# Day 1: Chronal Calibration

## The Challenge

Today, we had to calibrate some weird device that helps fix some weird anomalies. Typical AoC storyline. Now, how do we do that? Well, we need to work with frequencies, in a way that reminded me of frequency hopping. Essentially, our frequency starts at 0, and every line in our input gets added to or subtracted from the current frequency. So far so simple, you could do it on paper, right?
No, you could not, your input will be far to long...

## Part One

Part 1 is fairly straightforward; the challenge is to just find the final frequency. I started out by splitting our input on newlines, which just gave me a list of numbers with signs like this: ["+1", "-1", "+8"] (but much longer obviously). Then all I had to do is to pipe it through a custom (and as I learned, totally unnecessary) function that converted the strings to integers using Enum.map/2, after which I could just fold right to add the numbers up, giving me the final answer. Hooray! Doing this part took me about 10 minutes, half of which was googling how to drop the second element of a tuple.

## Part Two

Part 2 requires to you infinitely iterate over your input until you find a duplicate frequency. That would be your puzzle answer. I had quite a few problems here, so let's break them all down for you.

### How do I infinitely iterate?

Iterating in elixir normally is done by using a recursive function (I think). So that is what I tried to do, but obviously I could not do that for infinite iterations. This was probably the easiest problem to overcome with Part 2, all I had to do was pop an element from the beginning of the list using pattern matching ([head | tail] = input) and to then stitch it back together in the end using tail ++ [head]. Well, just a small problem with that: it's inefficient as fuck. Whenever you add an element to the beginning of a list, you only create a new element. If you now add it to the end of the list, you force the erlang vm to copy the ENTIRE list. And that takes time. A lot of time. Where running Part 1 took less then a second, Part 2 took almost a minute to run. Damn.
Afterwards Luna told me I could just match for an empty list in an earlier function clause and call the main function again with the original list, but I stand by my choice. Not like it's going to run away :D

### How do I check if an element is a duplicate?

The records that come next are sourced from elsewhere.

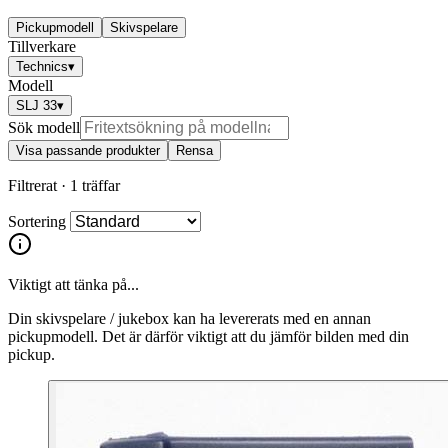
Pickupmodell
Skivspelare
Tillverkare
Technics
▾
Modell
SLJ 33
▾
Sök modell
Visa passande produkter
Rensa
Filtrerat ·
1 träffar
Sortering
Viktigt att tänka på...
Din skivspelare / jukebox kan ha levererats med en annan
pickupmodell. Det är därför viktigt att du jämför bilden med din
pickup.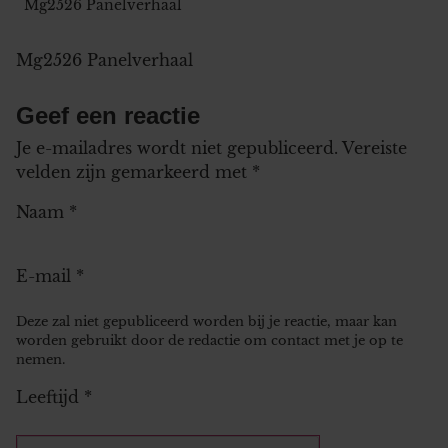
Mg2526 Panelverhaal
Mg2526 Panelverhaal
Geef een reactie
Je e-mailadres wordt niet gepubliceerd.
Vereiste
velden zijn gemarkeerd met
*
Naam
*
E-mail
*
Deze zal niet gepubliceerd worden bij je reactie, maar kan
worden gebruikt door de redactie om contact met je op te
nemen.
Leeftijd
*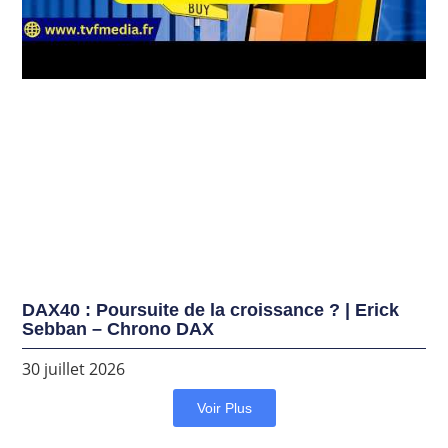
DAX40 : Poursuite de la croissance ? | Erick
Sebban – Chrono DAX
30 juillet 2026
Voir Plus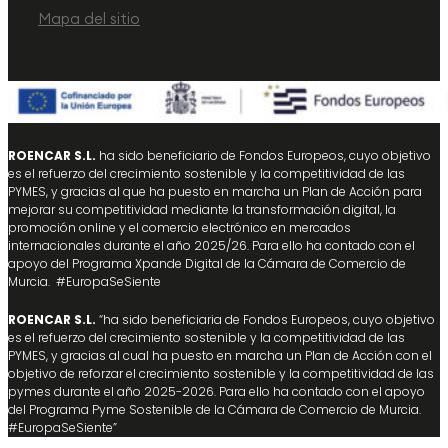
Mapa del sitio
ROENCAR S.L.
ha sido beneficiario de Fondos Europeos, cuyo objetivo
es el refuerzo del crecimiento sostenible y la competitividad de las
PYMES, y gracias al que ha puesto en marcha un Plan de Acción para
mejorar su competitividad mediante la transformación digital, la
promoción online y el comercio electrónico en mercados
internacionales durante el año 2025/26. Para ello ha contado con el
apoyo del Programa Xpande Digital de la Cámara de Comercio de
Murcia. #EuropaSeSiente
ROENCAR S.L.
“ha sido beneficiaria de Fondos Europeos, cuyo objetivo
es el refuerzo del crecimiento sostenible y la competitividad de las
PYMES, y gracias al cual ha puesto en marcha un Plan de Acción con el
objetivo de reforzar el crecimiento sostenible y la competitividad de las
pymes durante el año 2025-2026. Para ello ha contado con el apoyo
del Programa Pyme Sostenible de la Cámara de Comercio de Murcia.
#EuropaSeSiente”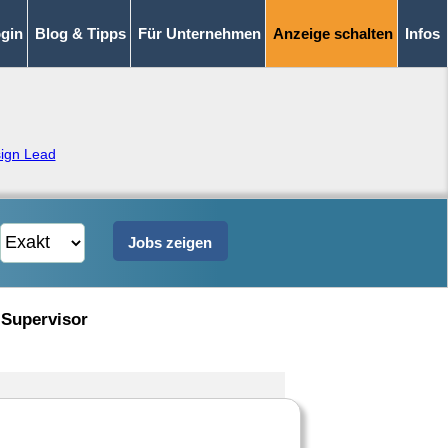
gin
Blog & Tipps
Für Unternehmen
Anzeige schalten
Infos
ign Lead
 Supervisor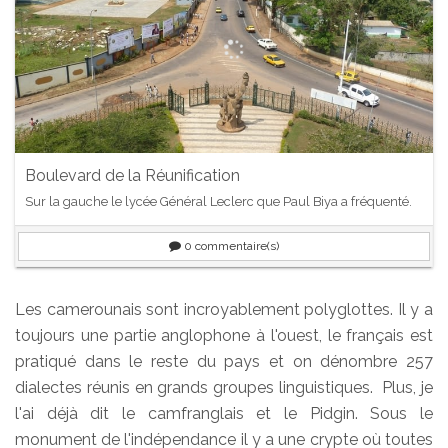
Boulevard de la Réunification
Sur la gauche le lycée Général Leclerc que Paul Biya a fréquenté.
0
commentaire(s)
Les camerounais sont incroyablement polyglottes. Il y a
toujours une partie anglophone à l'ouest, le français est
pratiqué dans le reste du pays et on dénombre 257
dialectes réunis en grands groupes linguistiques. Plus, je
l'ai déjà dit le camfranglais et le Pidgin. Sous le
monument de l'indépendance il y a une crypte où toutes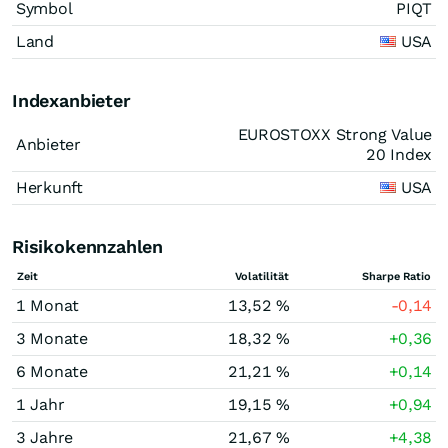
Symbol
PIQT
Land
USA
Indexanbieter
EUROSTOXX Strong Value
Anbieter
20 Index
Herkunft
USA
Risikokennzahlen
Zeit
Volatilität
Sharpe Ratio
1 Monat
13,52 %
-0,14
3 Monate
18,32 %
+0,36
6 Monate
21,21 %
+0,14
1 Jahr
19,15 %
+0,94
3 Jahre
21,67 %
+4,38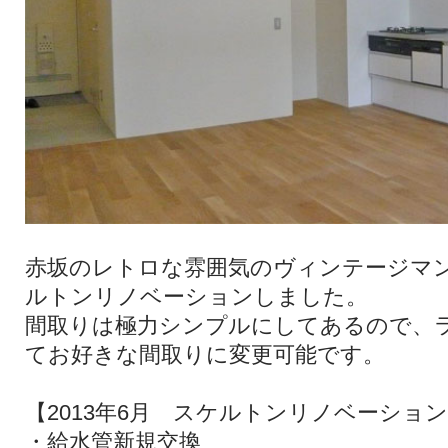
赤坂のレトロな雰囲気のヴィンテージマ
ルトンリノベーションしました。
間取りは極力シンプルにしてあるので、
てお好きな間取りに変更可能です。
【2013年6月 スケルトンリノベーショ
・給水管新規交換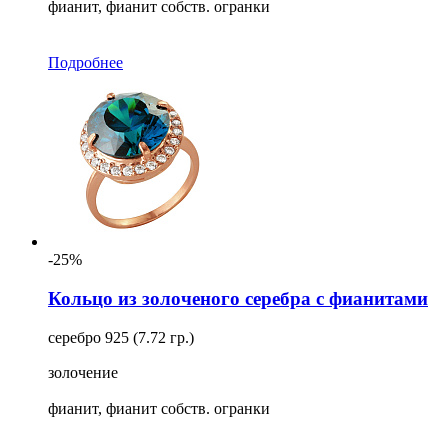
фианит, фианит собств. огранки
Подробнее
-25%
Кольцо из золоченого серебра с фианитами
серебро 925 (7.72 гр.)
золочение
фианит, фианит собств. огранки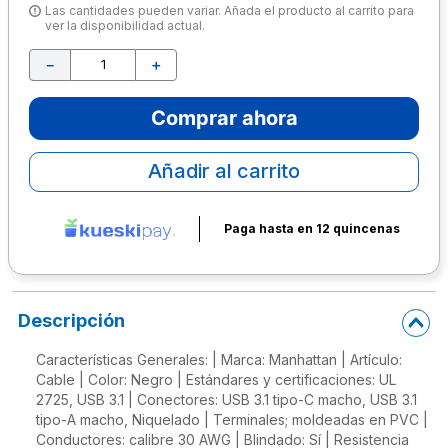
Las cantidades pueden variar. Añada el producto al carrito para
ver la disponibilidad actual.
10
.
escolar
－
＋
Comprar ahora
Añadir al carrito
Paga hasta en 12 quincenas
Descripción
Características Generales: | Marca: Manhattan | Artículo:
Cable | Color: Negro | Estándares y certificaciones: UL
2725, USB 3.1 | Conectores: USB 3.1 tipo-C macho, USB 3.1
tipo-A macho, Niquelado | Terminales; moldeadas en PVC |
Conductores: calibre 30 AWG | Blindado: Sí | Resistencia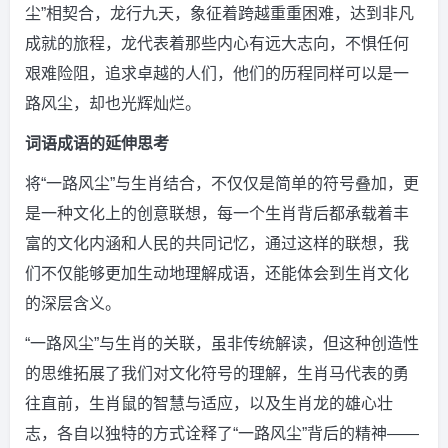
尘”相契合，龙行九天，象征着跨越重重困难，达到非凡
成就的旅程，龙代表着那些内心有远大志向，不惧任何
艰难险阻，追求卓越的人们，他们的历程同样可以是一
路风尘，却也光辉灿烂。
词语成语的延伸思考
将“一路风尘”与生肖结合，不仅仅是简单的符号叠加，更
是一种文化上的创意联想，每一个生肖背后都承载着丰
富的文化内涵和人民的共同记忆，通过这样的联想，我
们不仅能够更加生动地理解成语，还能体会到生肖文化
的深层含义。
“一路风尘”与生肖的关联，虽非传统解读，但这种创造性
的思维拓展了我们对文化符号的理解，生肖马代表的勇
往直前，生肖鼠的智慧与适应，以及生肖龙的雄心壮
志，各自以独特的方式诠释了“一路风尘”背后的精神——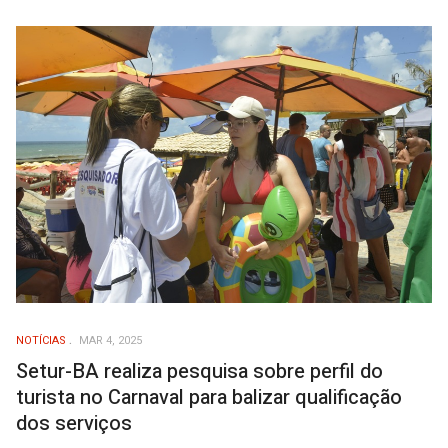
NOTÍCIAS
MAR 4, 2025
Setur-BA realiza pesquisa sobre perfil do
turista no Carnaval para balizar qualificação
dos serviços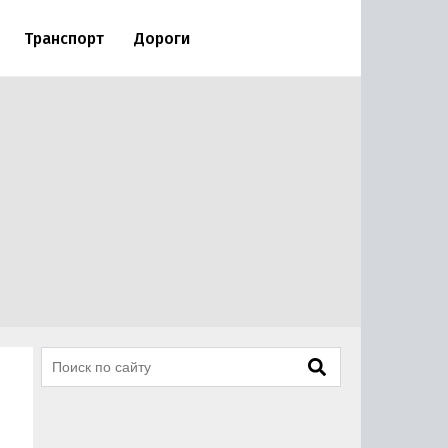
Транспорт
Дороги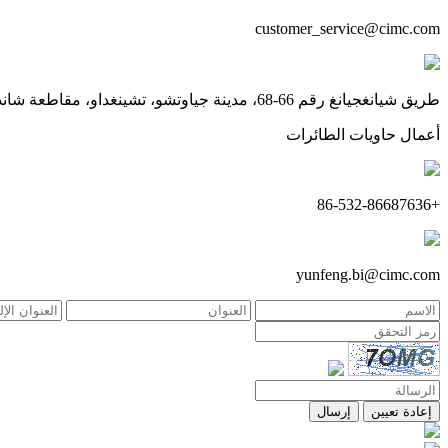
customer_service@cimc.com
طريق شيانغجيانغ رقم 66-68، مدينة جياوتشو، تشينغداو، مقاطعة شاندونغ
أعمال حاويات الطائرات
+86-532-86687636
yunfeng.bi@cimc.com
إعادة تعيين
إرسال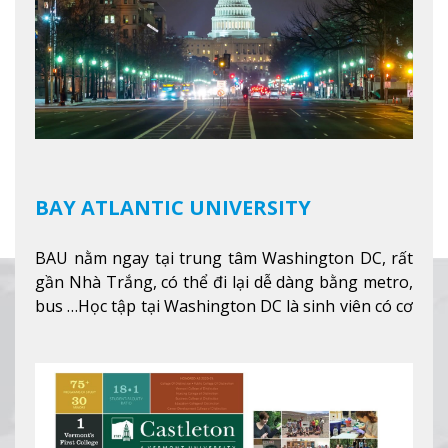
BAY ATLANTIC UNIVERSITY
BAU nằm ngay tại trung tâm Washington DC, rất
gần Nhà Trắng, có thể đi lại dễ dàng bằng metro,
bus …Học tập tại Washington DC là sinh viên có cơ
hội học tập tại - số #1 nền kinh tế tốt nhất, #5
thành phố tốt nhất cho giới trẻ làm việc chuyên
nghiệp ở Mỹ, #7 thành phố an toàn nhất trên Thế
giới.
Xem thêm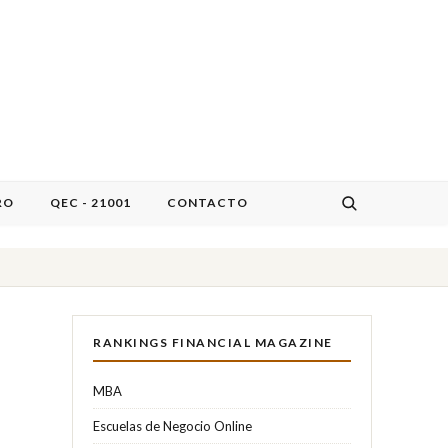
RO
QEC - 21001
CONTACTO
RANKINGS FINANCIAL MAGAZINE
MBA
Escuelas de Negocio Online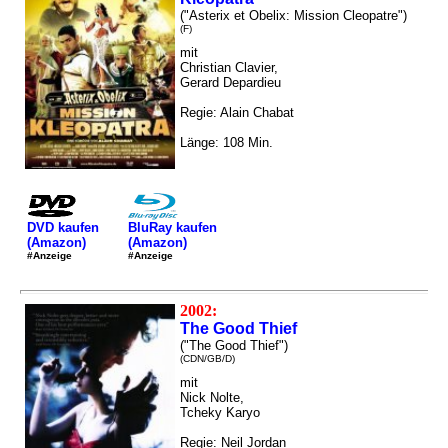
("Asterix et Obelix: Mission Cleopatre")
(F)
mit
Christian Clavier,
Gerard Depardieu
Regie: Alain Chabat
Länge: 108 Min.
DVD kaufen
BluRay kaufen
(Amazon)
(Amazon)
#Anzeige
#Anzeige
2002:
The Good Thief
("The Good Thief")
(CDN/GB/D)
mit
Nick Nolte,
Tcheky Karyo
Regie: Neil Jordan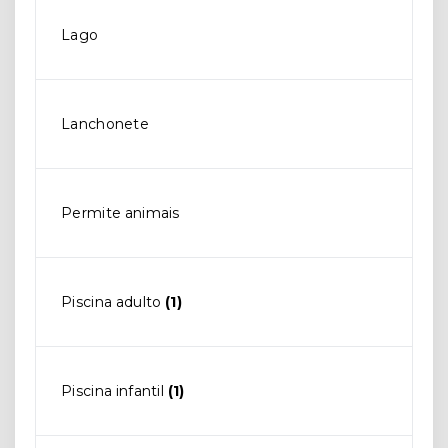
Lago
Lanchonete
Permite animais
Piscina adulto
(1)
Piscina infantil
(1)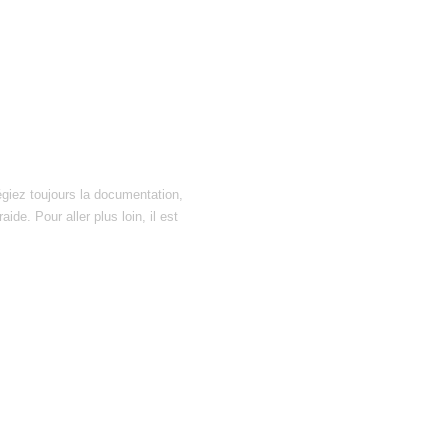
égiez toujours la documentation,
ide. Pour aller plus loin, il est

Let's end this post with a simple question: duplicate checking. I was struggling to find a way to do this, until I thought of accumulators. My solution function takes an accumulator list containing all the frequencies, and part of the tail-recursive function is to check if that list contains the current frequency. Easy. When you know how to do it ;D

## So how was it?

I noticed that I definitely improved my brainz skillz a lot. I was able to work out an algorithm in a relatively unfamiliar language in a short amount of time, with only a few struggles. Thanks for reading, and I'll probably reflect on todays leaderboard tomorrow.

exit(51);